I want to feed my 3,320,320 pictures in an existing ResNet model. The model actually expects input of size 3,32,32. As I am afraid of loosing information I don't simply want to resize my pictures. What is the best way to preprocess my images, so that they are able to run on the ResNet34? Should I add additional layers in the forward method of ResNet?
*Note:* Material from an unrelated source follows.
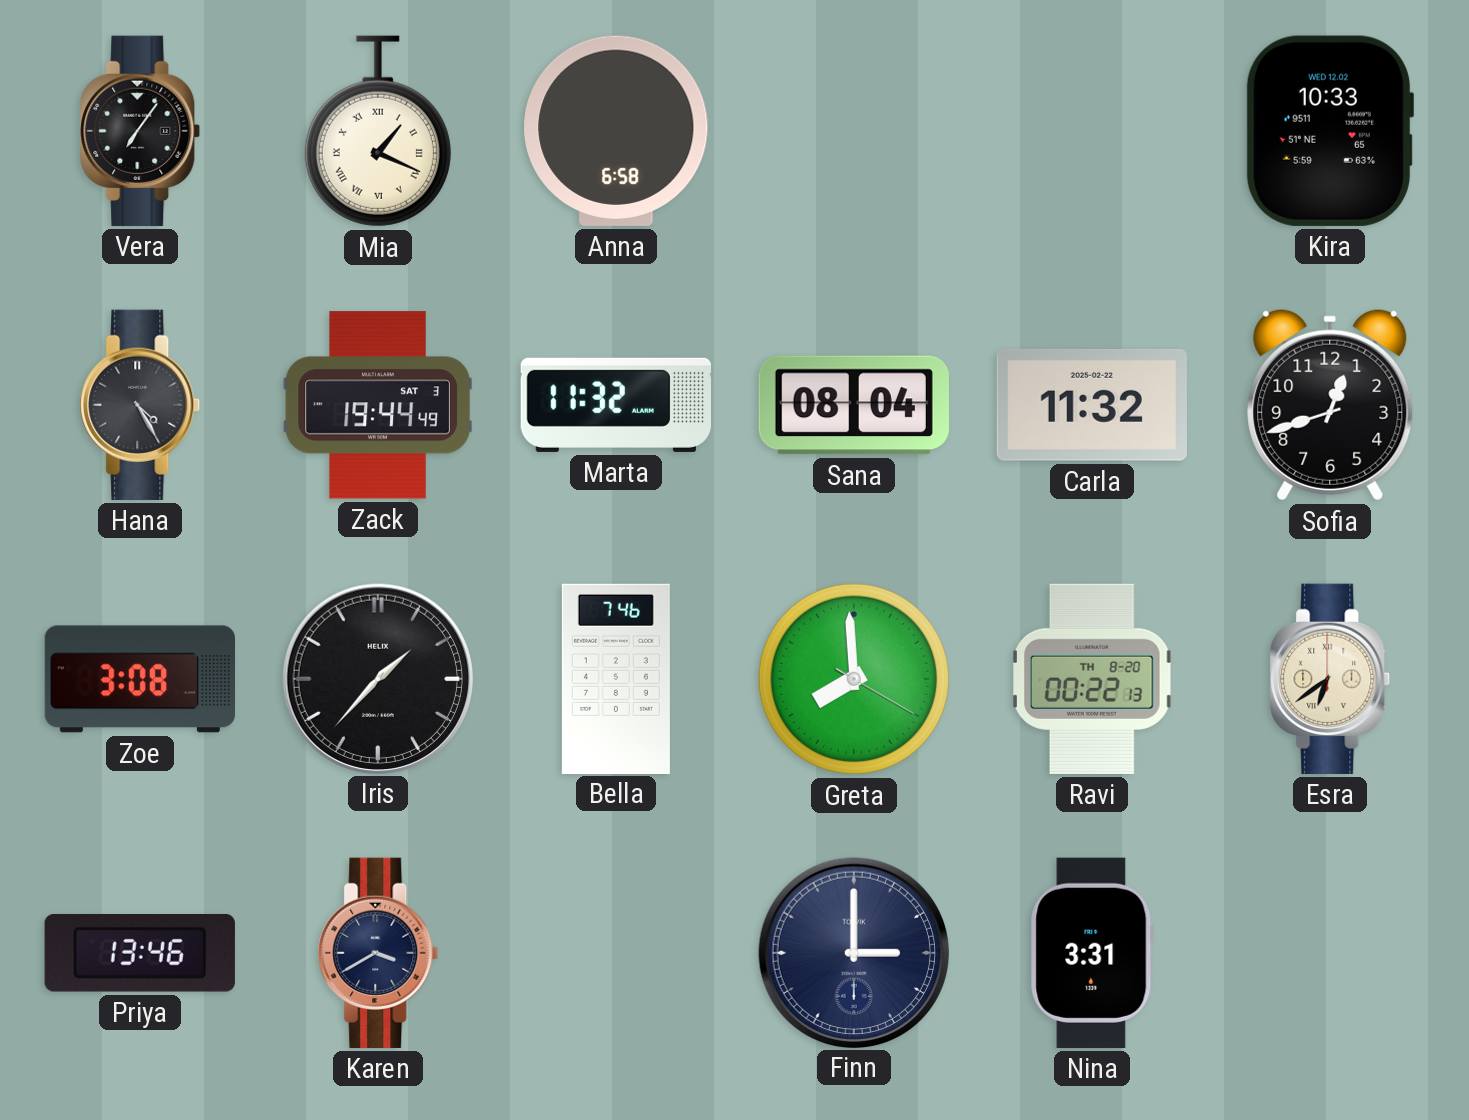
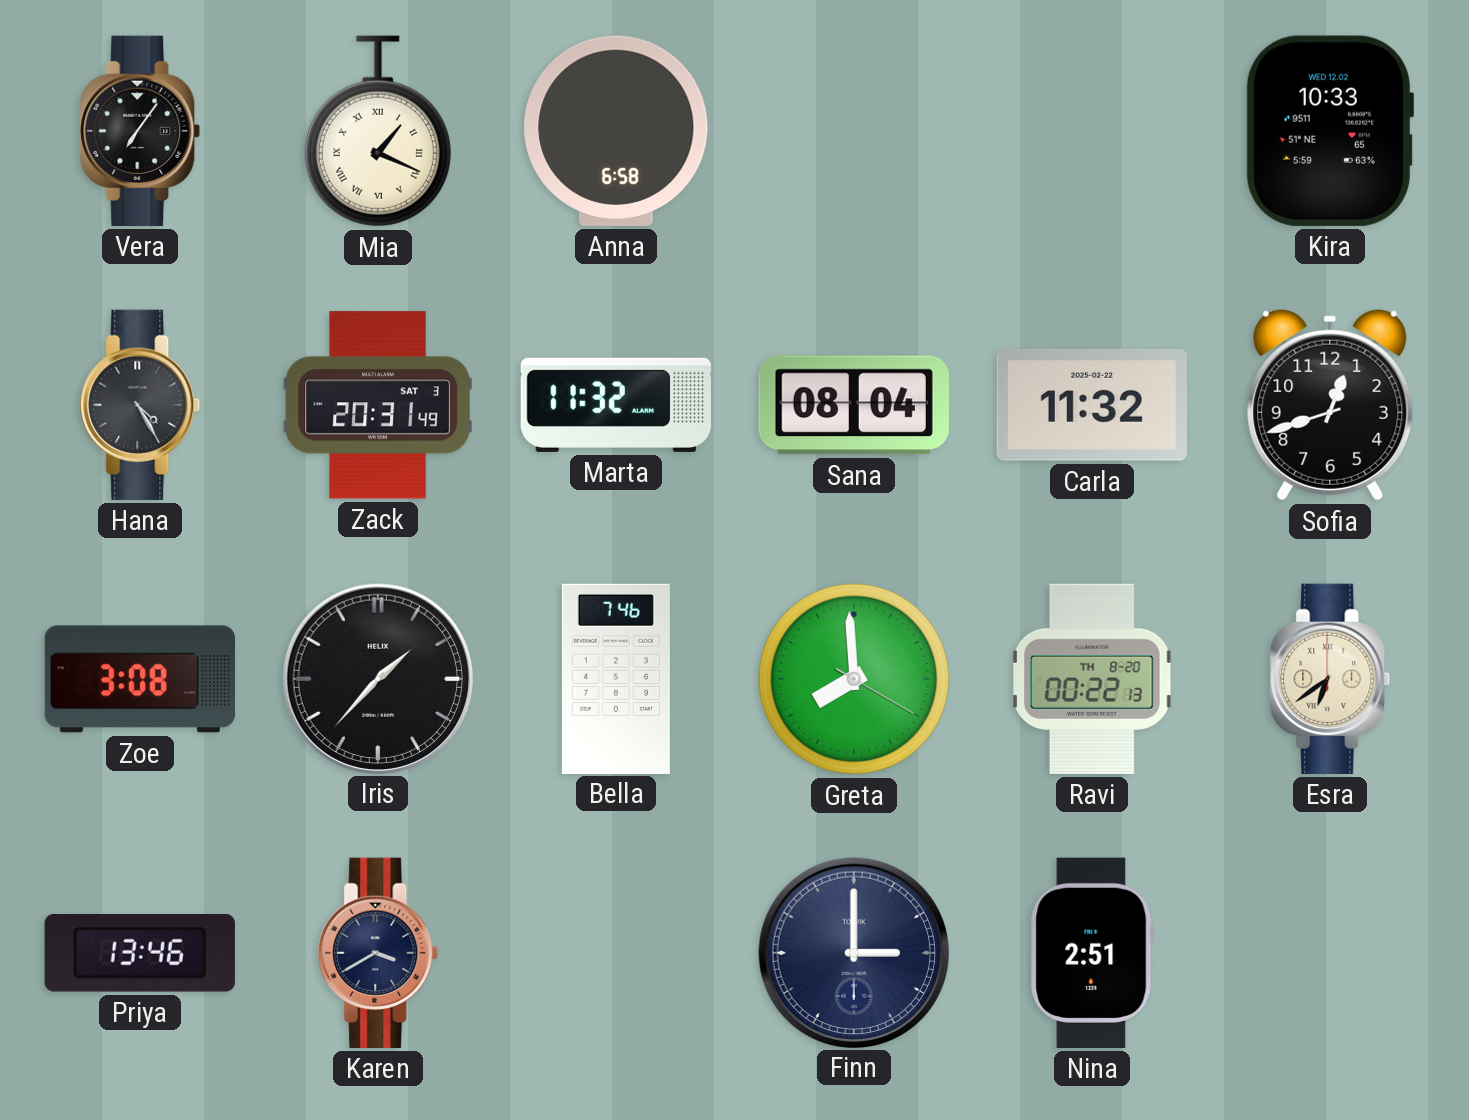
Zack: 19:44 -> 20:31
Nina: 3:31 -> 2:51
If yes, what would be a suitable combination in my case?

import torch
import torch.nn as nn
import torch.nn.functional as F
from pytorch_fitmodule import FitModule
from torch.autograd import Variable
import numpy as np


def conv3x3(in_planes, out_planes, stride=1):
    return nn.Conv2d(in_planes, out_planes, kernel_size=3, stride=stride, padding=1, bias=False)


class BasicBlock(FitModule):
    expansion = 1

    def __init__(self, in_planes, planes, stride=1):
        super(BasicBlock, self).__init__()
        self.conv1 = conv3x3(in_planes, planes, stride)
        self.bn1 = nn.BatchNorm2d(planes)
        self.conv2 = conv3x3(planes, planes)
        self.bn2 = nn.BatchNorm2d(planes)

        self.shortcut = nn.Sequential()
        if stride != 1 or in_planes != self.expansion * planes:
            self.shortcut = nn.Sequential(
                nn.Conv2d(in_planes, self.expansion * planes,
                          kernel_size=1, stride=stride, bias=False),
                nn.BatchNorm2d(self.expansion * planes)
            )

    def forward(self, x):
        out = F.relu(self.bn1(self.conv1(x)))
        out = self.bn2(self.conv2(out))
        out += self.shortcut(x)
        out = F.relu(out)
        return out



class ResNet(FitModule):
    def __init__(self, block, num_blocks, num_classes=10):
        super(ResNet, self).__init__()
        self.in_planes = 64

        self.conv1 = conv3x3(3, 64)
        self.bn1 = nn.BatchNorm2d(64)                                           
        self.layer1 = self._make_layer(block, 64, num_blocks[0], stride=1)      
        self.layer2 = self._make_layer(block, 128, num_blocks[1], stride=2)     
        self.layer3 = self._make_layer(block, 256, num_blocks[2], stride=2)     
        self.layer4 = self._make_layer(block, 512, num_blocks[3], stride=2)     
        self.linear = nn.Linear(512 * block.expansion, num_classes)

    def _make_layer(self, block, planes, num_blocks, stride):
        strides = [stride] + [1] * (num_blocks - 1)
        layers = []
        for stride in strides:
            layers.append(block(self.in_planes, planes, stride))
            self.in_planes = planes * block.expansion
        return nn.Sequential(*layers)


    def forward(self, x):    # add additional layers here?                                       
        x = x.float()                                              
        out = F.relu(self.bn1(self.conv1(x).float()).float())      
        out = self.layer1(out)                                      
        out = self.layer2(out)                                     
        out = self.layer3(out)                                      
        out = self.layer4(out)                                      
        out = F.avg_pool2d(out, 4)                                 
        out = out.view(out.size(0), -1)                            
        out = self.linear(out)
        return out



def ResNet34():
    return ResNet(BasicBlock, [3, 4, 6, 3])


Thanks plenty!

Regards, Fabian


Solution

  • If you change your avg_pool operation to 'AdaptiveAvgPool2d' your model will work for any image size.

    However with your current setup, your 320x320 images would be 40x40 going into the pooling stage, which is a large feature map to pool over. Consider adding more conv layers.